**To do:** Every line in the following data that has "Ypsilon" counts toward the total; state that total alone.
Start of Provided material
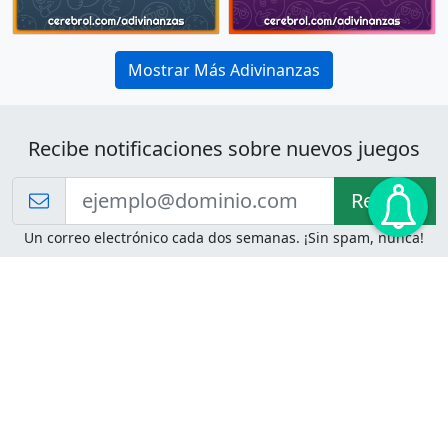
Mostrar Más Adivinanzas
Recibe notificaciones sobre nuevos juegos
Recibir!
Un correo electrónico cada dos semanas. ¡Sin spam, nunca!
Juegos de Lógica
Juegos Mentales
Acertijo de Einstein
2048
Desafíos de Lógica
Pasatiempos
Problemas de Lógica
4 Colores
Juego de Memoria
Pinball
End of Provided material
Start of Provided material
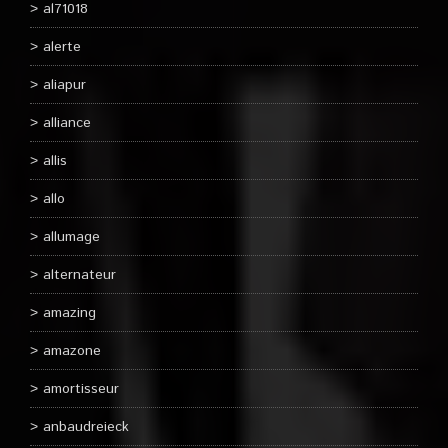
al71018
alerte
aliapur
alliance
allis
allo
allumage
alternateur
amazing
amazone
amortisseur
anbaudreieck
End of Provided material
Start of Provided material
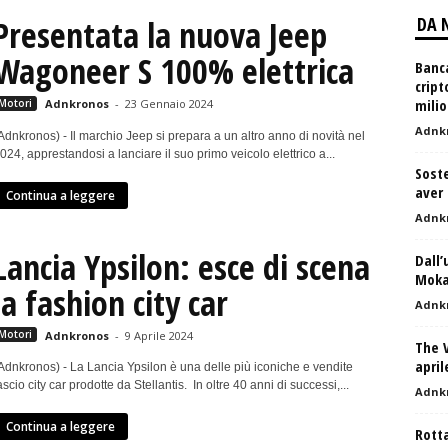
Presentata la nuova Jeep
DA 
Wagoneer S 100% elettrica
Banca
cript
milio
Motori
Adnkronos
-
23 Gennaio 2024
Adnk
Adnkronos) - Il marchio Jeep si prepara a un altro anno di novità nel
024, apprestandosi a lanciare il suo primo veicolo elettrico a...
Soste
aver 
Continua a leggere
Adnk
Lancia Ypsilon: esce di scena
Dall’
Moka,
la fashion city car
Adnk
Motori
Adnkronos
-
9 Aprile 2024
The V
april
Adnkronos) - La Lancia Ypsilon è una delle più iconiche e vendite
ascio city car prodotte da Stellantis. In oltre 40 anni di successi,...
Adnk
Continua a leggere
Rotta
End of Provided material
**Result below:** 2